|dc.description.abstract||Subgraph pattern matching is a fundamental operation for many applications, and it is exhaustively studied in its classical forms. Nevertheless, there are newly emerging applications, like analyzing hyperlinks of the web graph and analyzing associations in a social network, that need to process massive graphs in a timely manner. Regarding the extremely large size of these graphs and knowledge they represent, not only new computing platforms are needed, but also old models and algorithms should be revised. In recent years, a few pattern matching models have been introduced that can promise a new avenue for pattern matching research on extremely massive graphs. In this research, we study a family of subgraph pattern matching models called graph simulation, and propose two new models, called strict and tight simulation, to increase their efficiency while preserving the quality of their results. Moreover, we propose a new set of conditions, namely cardinality restriction, that can improve the expressiveness of most models in this family.

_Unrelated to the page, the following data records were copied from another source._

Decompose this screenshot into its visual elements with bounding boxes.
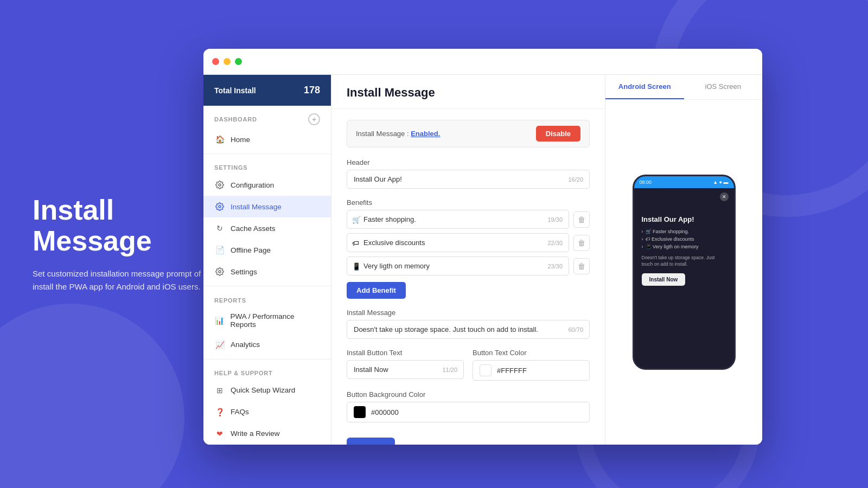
button-text-color-field[interactable]: #FFFFFF bbox=[473, 360, 590, 381]
sidebar-item-configuration[interactable]: Configuration bbox=[203, 174, 331, 196]
save-button[interactable]: Save bbox=[347, 438, 395, 445]
install-button-text-group: Install Button Text 11/20 bbox=[347, 349, 464, 381]
install-message-field-label: Install Message bbox=[347, 309, 590, 317]
main-content: Total Install 178 DASHBOARD + 🏠 Home SET… bbox=[203, 75, 762, 445]
help-section-header: HELP & SUPPORT bbox=[203, 362, 331, 380]
phone-status-bar: 08:00 ▲ ● ▬ bbox=[634, 176, 734, 188]
preview-content: 08:00 ▲ ● ▬ ✕ Install Our App! › 🛒 Faste… bbox=[605, 100, 762, 445]
tab-ios[interactable]: iOS Screen bbox=[684, 75, 763, 99]
content-title: Install Message bbox=[347, 86, 590, 100]
dashboard-label: DASHBOARD bbox=[214, 116, 257, 123]
button-bg-color-swatch bbox=[354, 406, 366, 418]
add-benefit-button[interactable]: Add Benefit bbox=[347, 282, 406, 299]
sidebar-item-install-message[interactable]: Install Message bbox=[203, 196, 331, 217]
sidebar-item-quick-setup[interactable]: ⊞ Quick Setup Wizard bbox=[203, 380, 331, 401]
add-button[interactable]: + bbox=[308, 113, 320, 125]
write-review-label: Write a Review bbox=[231, 429, 280, 438]
phone-benefit-2: › 🏷 Exclusive discounts bbox=[640, 235, 729, 243]
faqs-label: FAQs bbox=[231, 408, 249, 416]
install-message-icon bbox=[214, 201, 225, 212]
disable-button[interactable]: Disable bbox=[536, 126, 580, 142]
pwa-reports-label: PWA / Performance Reports bbox=[231, 312, 320, 329]
benefit-3-delete[interactable]: 🗑 bbox=[573, 258, 590, 274]
benefit-2-delete[interactable]: 🗑 bbox=[573, 235, 590, 251]
status-bar: Install Message : Enabled. Disable bbox=[347, 120, 590, 147]
sidebar-item-faqs[interactable]: ❓ FAQs bbox=[203, 401, 331, 423]
benefit-1-delete[interactable]: 🗑 bbox=[573, 211, 590, 228]
benefit-1-wrapper: 🛒 19/30 bbox=[347, 210, 569, 229]
left-panel: Install Message Set customized installat… bbox=[33, 195, 206, 293]
button-text-color-label: Button Text Color bbox=[473, 349, 590, 357]
sidebar-item-pwa-reports[interactable]: 📊 PWA / Performance Reports bbox=[203, 307, 331, 334]
faqs-icon: ❓ bbox=[214, 407, 225, 418]
phone-signal-icons: ▲ ● ▬ bbox=[713, 179, 728, 185]
phone-benefit-1: › 🛒 Faster shopping. bbox=[640, 228, 729, 235]
chevron-right-icon-2: › bbox=[642, 236, 643, 242]
reports-section-header: REPORTS bbox=[203, 290, 331, 307]
benefits-field-group: Benefits 🛒 19/30 🗑 🏷 22/3 bbox=[347, 198, 590, 299]
install-message-field-group: Install Message 60/70 bbox=[347, 309, 590, 339]
install-button-text-counter: 11/20 bbox=[442, 367, 457, 373]
benefit-2-counter: 22/30 bbox=[547, 240, 563, 246]
benefit-2-emoji: 🏷 bbox=[352, 239, 359, 247]
install-message-input-wrapper: 60/70 bbox=[347, 320, 590, 339]
benefit-1-counter: 19/30 bbox=[547, 216, 563, 223]
minimize-button[interactable] bbox=[224, 58, 231, 65]
configuration-label: Configuration bbox=[231, 181, 274, 189]
total-install-label: Total Install bbox=[214, 86, 256, 95]
sidebar-item-home[interactable]: 🏠 Home bbox=[203, 129, 331, 150]
close-button[interactable] bbox=[212, 58, 219, 65]
settings-label: Settings bbox=[231, 268, 257, 276]
phone-time: 08:00 bbox=[640, 179, 652, 185]
sidebar-item-settings[interactable]: Settings bbox=[203, 261, 331, 282]
status-text: Install Message : Enabled. bbox=[356, 130, 440, 138]
benefits-label: Benefits bbox=[347, 198, 590, 207]
cache-assets-icon: ↻ bbox=[214, 223, 225, 234]
title-bar bbox=[203, 49, 762, 75]
header-field-group: Header 16/20 bbox=[347, 158, 590, 189]
phone-mockup: 08:00 ▲ ● ▬ ✕ Install Our App! › 🛒 Faste… bbox=[633, 175, 736, 370]
offline-page-icon: 📄 bbox=[214, 245, 225, 255]
total-install-value: 178 bbox=[304, 85, 320, 96]
header-field-label: Header bbox=[347, 158, 590, 166]
install-message-input[interactable] bbox=[347, 320, 590, 339]
benefit-2-input[interactable] bbox=[347, 233, 569, 252]
maximize-button[interactable] bbox=[235, 58, 242, 65]
sidebar-item-cache-assets[interactable]: ↻ Cache Assets bbox=[203, 217, 331, 239]
sidebar-item-analytics[interactable]: 📈 Analytics bbox=[203, 334, 331, 356]
sidebar-item-offline-page[interactable]: 📄 Offline Page bbox=[203, 239, 331, 261]
offline-page-label: Offline Page bbox=[231, 246, 271, 254]
install-message-counter: 60/70 bbox=[568, 326, 583, 333]
benefit-item-2: 🏷 22/30 🗑 bbox=[347, 233, 590, 252]
home-label: Home bbox=[231, 136, 250, 144]
pwa-reports-icon: 📊 bbox=[214, 315, 225, 326]
tab-android[interactable]: Android Screen bbox=[605, 75, 684, 99]
status-enabled: Enabled. bbox=[411, 130, 440, 138]
quick-setup-icon: ⊞ bbox=[214, 385, 225, 396]
sidebar: Total Install 178 DASHBOARD + 🏠 Home SET… bbox=[203, 75, 331, 445]
benefit-1-input[interactable] bbox=[347, 210, 569, 229]
preview-panel: Android Screen iOS Screen 08:00 ▲ ● ▬ ✕ … bbox=[605, 75, 762, 445]
phone-screen: ✕ Install Our App! › 🛒 Faster shopping. … bbox=[634, 188, 734, 368]
benefit-3-wrapper: 📱 23/30 bbox=[347, 256, 569, 275]
benefit-3-input[interactable] bbox=[347, 256, 569, 275]
install-button-text-wrapper: 11/20 bbox=[347, 360, 464, 379]
button-text-color-swatch bbox=[480, 364, 492, 376]
page-description: Set customized installation message prom… bbox=[33, 267, 206, 293]
sidebar-item-write-review[interactable]: ❤ Write a Review bbox=[203, 423, 331, 445]
benefit-2-wrapper: 🏷 22/30 bbox=[347, 233, 569, 252]
button-bg-color-field[interactable]: #000000 bbox=[347, 402, 590, 422]
phone-benefit-3: › 📱 Very ligth on memory bbox=[640, 243, 729, 251]
phone-install-button[interactable]: Install Now bbox=[642, 273, 686, 286]
home-icon: 🏠 bbox=[214, 134, 225, 145]
button-fields-row: Install Button Text 11/20 Button Text Co… bbox=[347, 349, 590, 390]
settings-icon bbox=[214, 266, 225, 277]
total-install-banner: Total Install 178 bbox=[203, 75, 331, 106]
phone-close-icon: ✕ bbox=[720, 192, 729, 201]
svg-point-2 bbox=[219, 271, 221, 273]
content-body: Install Message : Enabled. Disable Heade… bbox=[331, 109, 605, 445]
benefit-3-counter: 23/30 bbox=[547, 263, 563, 269]
header-input[interactable] bbox=[347, 170, 590, 189]
install-button-text-label: Install Button Text bbox=[347, 349, 464, 357]
svg-point-0 bbox=[219, 184, 221, 186]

Several graph processing frameworks like Pregel have recently sought to harness shared nothing clusters for processing massive graphs through a vertex-centric, Bulk Synchronous Parallel (BSP) programming model. However, developing scalable and efficient BSP-based algorithms for pattern matching is very challenging on these frameworks because this problem does not naturally align with a vertex-centric programming paradigm. We design and implement novel distributed algorithms based on the vertex-centric programming paradigm for efficient subgraph pattern matching. Our algorithms are fine tuned to consider the challenges of pattern matching on massive data graphs. Furthermore, we present an extensive set of experiments involving massive graphs (millions of vertices and billions of edges) to study the effects of various parameters on the scalability and performance of the proposed algorithms.
Regarding the fact that pattern matching can be considered as an important type of queries for a graph database- either centralized or distributed- we study the problem of pattern containment and caching techniques specified for subgraph pattern matching. The proposed caching technique works based on the tight simulation model. Nevertheless, it is also possible to use it for subgraph isomorphic queries. We identify the main challenges of such a system, and our experiments show the effectiveness of the proposed solutions.||